2007-02-01 Thread Stephanie Weirich

Here are some of my comments to Iavor's proposals:
 Notation for Schemes

 PROPOSAL: be liberal:

 allow empty quantifier lists

 allow variables that are not mentioned in the body of a type (but  
warn)


 allow predicates that do not mention quantified variables (but warn?)

For the reasons that others have expressed, I prefer that we not be  
liberal here. I think we should reject the first two cases. I'm  
ambivalent about the last one.


I don't think we want to allow types like:

forall . Int   or forall a b. Int

These types are mostly bugs. Furthermore, rejecting them doesn't  
limit expressiveness: they should both be equivalent to Int, so  
user could just write Int.
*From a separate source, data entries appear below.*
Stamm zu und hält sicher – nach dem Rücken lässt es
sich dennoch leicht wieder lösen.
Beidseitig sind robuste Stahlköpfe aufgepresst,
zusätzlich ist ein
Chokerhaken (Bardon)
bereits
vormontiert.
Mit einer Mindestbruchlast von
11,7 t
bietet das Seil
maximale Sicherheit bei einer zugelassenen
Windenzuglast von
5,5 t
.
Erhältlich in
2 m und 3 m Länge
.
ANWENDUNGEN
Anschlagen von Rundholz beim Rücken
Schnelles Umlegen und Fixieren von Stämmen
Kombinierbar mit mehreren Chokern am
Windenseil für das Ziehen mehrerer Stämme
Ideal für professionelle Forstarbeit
I can't really think how allowing these  
types extends the expressiveness of the language, nor can I imagine a  
situation where someone would prefer seeing one of these types  
instead of Int. And in fact, given restrictions on higher-rank and  
impredicativity, Int would be a much better type to use. (This issue  
is *slightly* related to the one below. Perhaps different answers for  
that question may interact with this one.)
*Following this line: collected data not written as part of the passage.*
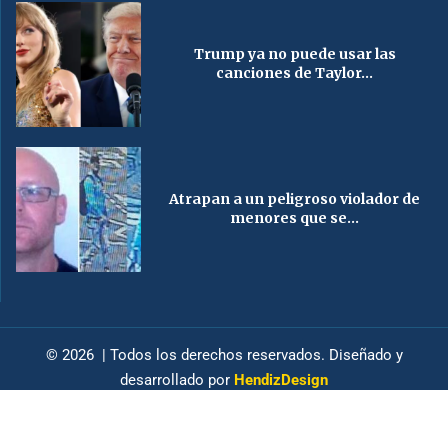
Trump ya no puede usar las
canciones de Taylor...
Atrapan a un peligroso violador de
menores que se...
© 2026 | Todos los derechos reservados. Diseñado y
desarrollado por
HendizDesign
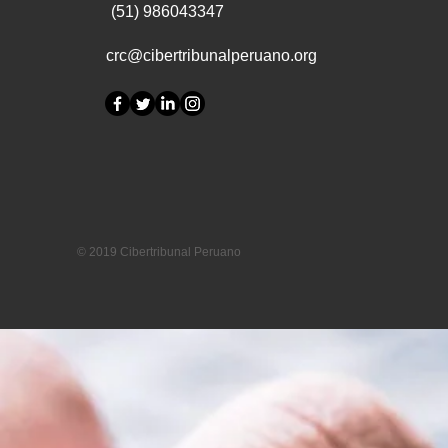
(51) 986043347
crc@cibertribunalperuano.org
© 2019 Cibertribunal Peruano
On the other hand, perhaps there is uses for types like  C a = a -  
a  where a is bound in some external context? The last issue doesn't  
seem very straightforward to me.




 Equivalence for type schemes

 PROPOSAL: Use syntactic equivalence modulo

 alpha renaming

 order/repetition of predicates (i.e. compare predicates as sets)

This proposal doesn't go as far as entailment---which would equate  
the types forall . Int and Int.


And also types that are not alpha-equivalent but differ only in the  
order of quantification:


i.e.

forall a b. (a,b) - a

=/=

forall b a. (a,b) - a

are *not* alpha equivalent, but it would be nice if they were  
semantically equivalent.


I guess at this point we need to hear from implementors about how  
difficult it would be to implement semantic entailment? Is there  
another point in the space between syntactic equivalence and full  
entailment?  (i.e. normalize types in some way and then compare them?)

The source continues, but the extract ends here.